Dillon Read Profits on Cornell - An Example of How to Estimate "Prison Pop"

**** # # # ****

Dillon Read’s Estimated Total Profits on Cornell Corrections: $32.1 Million

PROFIT #1:
Estimate of Dillon Read Profits on Stock Investments:

$26.1 Million – Return on Investment (ROI) for Dillon Investors of Est. 35-45% -- Representing 8X Increase on Investment

EXPLANATION: Cornell’s October 1996 Prospectus describes Dillon and its funds as having a stock position of 1,359,863 shares.

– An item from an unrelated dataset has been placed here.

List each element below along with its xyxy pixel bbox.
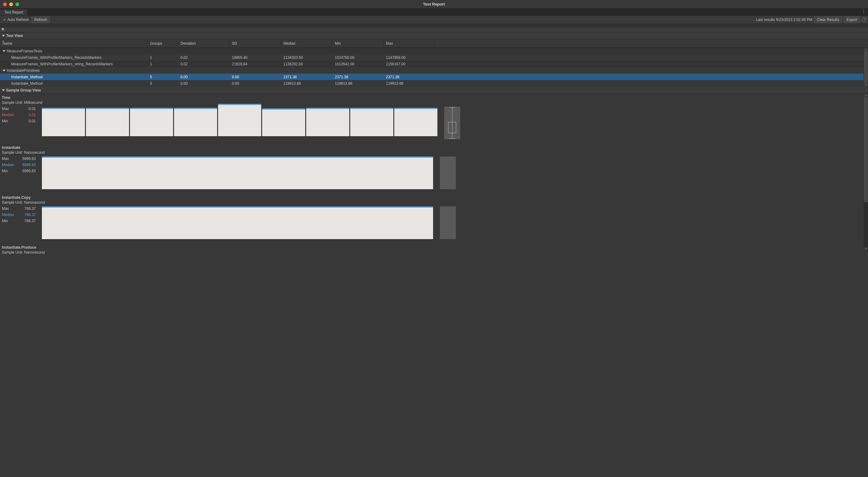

Dillon's April 1997 Cornell 13-D filling describes shareholdings of 1,191,864 shares and an original cost of $3,359,736. The difference appears to be a distribution of shares to the Concord partners in early 1997. We assume that this distribution was 168,000 shares and for purposes of estimating cost, assume their average purchase price on these shares was $2.75 average cost per share for all existing shareholders (Dillon managed funds and employees were approximately 44% of existing shareholders) in Cornell’s October 4, 1996 Prospectus. (A prospectus is the document provided to investors that describes the company and its securities.)

Dillon did not appear to sell shares in the October 4, 1996 or the October 10, 1997 offering, yet was not shown as a holder of 5% or more in the March 9, 1998 proxy. (A proxy is the annual filing soliciting annual shareholder votes that describes the stock holdings of officers and directors as well as any holder known to the company to have 5% or more of the outstanding shares.)

For purposes of estimation, we are assuming that stock options can be treated as shares and Dillon and partners to whom they distributed shares sold their various positions between October 10, 1997 and March 1997 at or between the first quarter high of $24 – shown in Cornell’s 1998 10K – or the offering price in October 1997 of $19.625. As a result, we assumed an average sales price of $22.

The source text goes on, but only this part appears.